ヴェロニカ外伝
エンリケのハロウィン
 砂漠の町、ジャジータ。
 リーカ国とアシェール国の国境にある町だからだろうか、リーカ国中央では話題にも上らない祭りが、盛り上がっていたりする。
 その一つが、ハロウィンだ。「10の月」になると一斉に町がオレンジと紫と黒で彩られる。
 魔女や狼男、ゴーストに死神に扮した子供たちが、町中にあふれる。
「トリック・オア・トリート!」
 この一か月の間なら、何度でも使える魔法の言葉だ。
 これを言われた大人は、相手がどんな子であろうとも、お菓子を渡さなければならない。だからこの季節、大人たちは菓子を切らさないよう細心の注意を払う。

 エンリケも、その習慣をよく知っている。だからこの季節は極力外を出歩かないようにしているのだが、今日は役場へ呼ばれてしまった。なんでも、自分たちの『不審な動き』に気付いた王女が兵を動かしたらしい。
「我が革命が成功したら、このばかばかしい祭りは即座に中止にしてやる。ヴェロニカも王女の座から引き摺り下ろしてやる」
 ぶつぶつ言いながら、黒いフードを目深にかぶって町の北に位置する町役場へと足早にむかうエンリケの足が、急停止した。
 黒い何かが、エンリケの膝のあたりにぶつかったのだ。
「何だ?」
 眼だけで下をみれば、5、6歳の少女が驚いた顔をしている。体に巻きつけただけの布はボロボロで、むき出しの手足は泥と埃で汚れている。

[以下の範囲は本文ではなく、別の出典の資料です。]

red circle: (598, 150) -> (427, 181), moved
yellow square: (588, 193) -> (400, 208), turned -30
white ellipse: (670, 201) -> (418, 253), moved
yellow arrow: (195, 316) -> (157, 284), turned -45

 エンリケは舌打ちをした。ジャケットのポケットから飴を取り出した。出がけに執事が持たせてくれたものだ。
「……ほら」
 だが少女は目を見開いたあと、怯えたように後ずさって首を横に振った。
「今はハロウィンシーズンだ、受け取れ」
 首を傾げながらも折れそうな手で飴を受け取った少女は、それを大事そうに胸に抱えたあと、エンリケの手に戻した。
「いらぬのか?」
 少女は、自分の胸を押さえて微笑んだ。この仕草は、愛娘・ビアンカが幼いころにやっていた。
(気持ちだけもらう、と……?)
 首を傾げたエンリケだが、はっと気づいた。
「ハロウィンを知らぬのか」
 少女は、嬉しそうに何度もうんうんと頷いた。
「親はどうした?」
 途端に大きな瞳が曇り、エンリケは内心舌打ちをした。この子はおそらく、異国からの難民の子だ。

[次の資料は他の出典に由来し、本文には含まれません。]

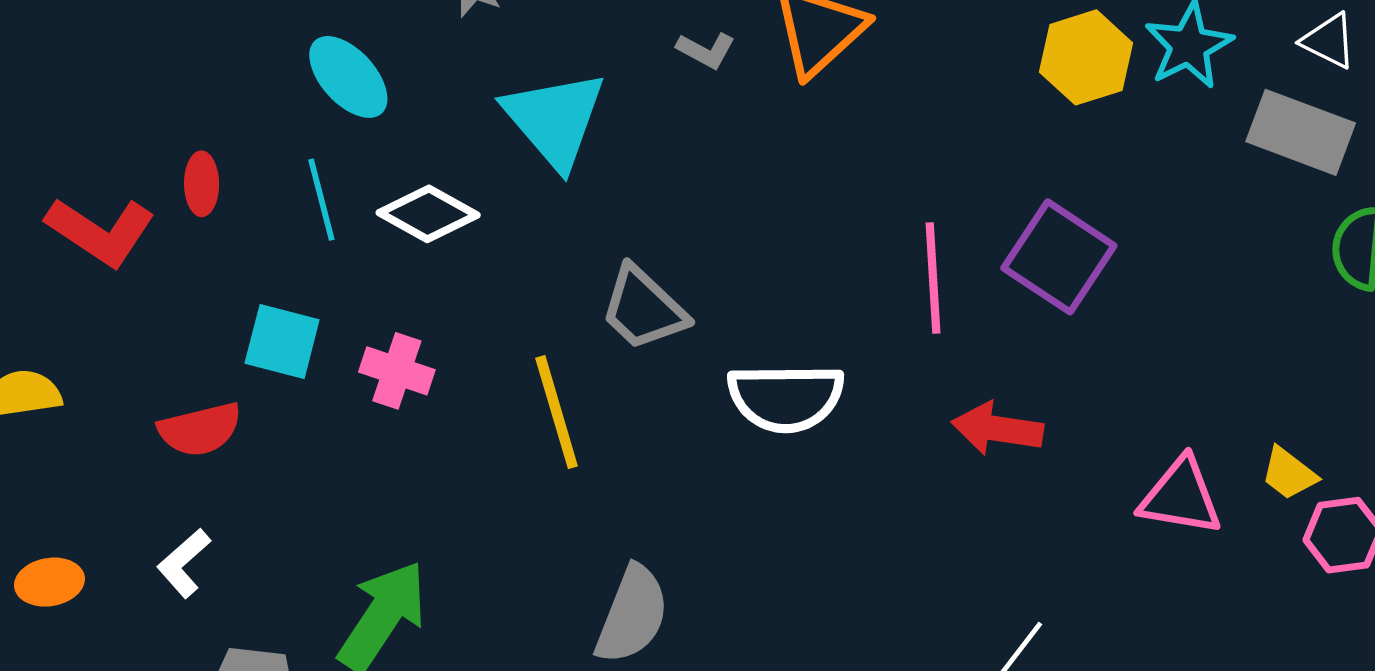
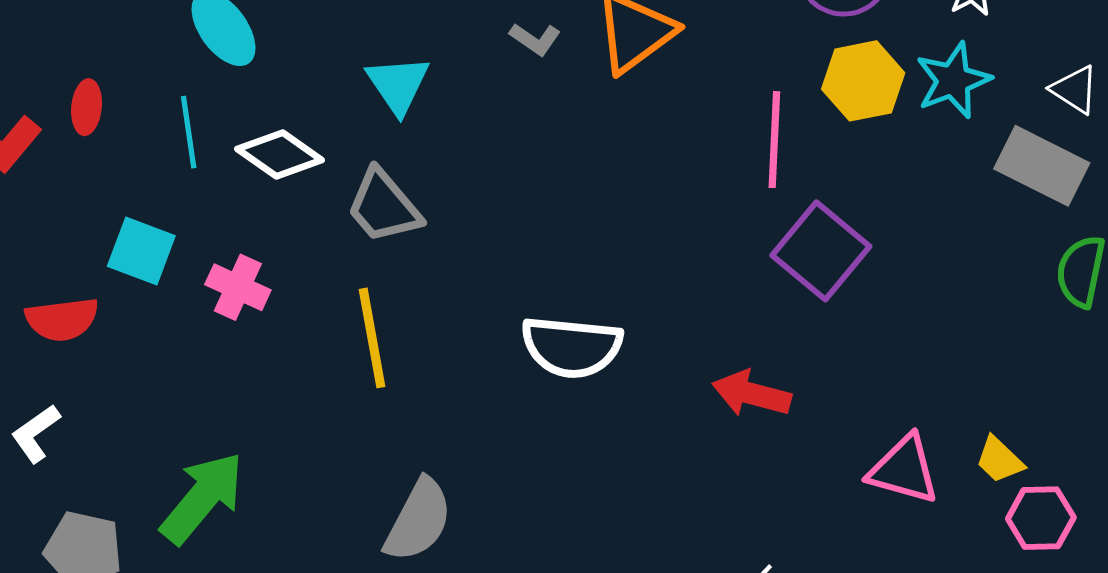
cyan triangle: (555, 119) -> (398, 85), size x0.7
pink line: (933, 278) -> (774, 140), moved
gray trapezoid: (643, 308) -> (384, 206), moved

 そして、親とはぐれたか捨てられたか、したのだろう。
「……メイドがもう一人欲しいと思っていたところだ。雇ってやる」
 ぶつかった時以上に驚いた顔をした少女が、はじめて満面の笑みを見せた。

 祭りの空気にあてられてしまったな――。
 少女の手を引いて自分の屋敷へ戻りながら、エンリケは小さく笑っていた。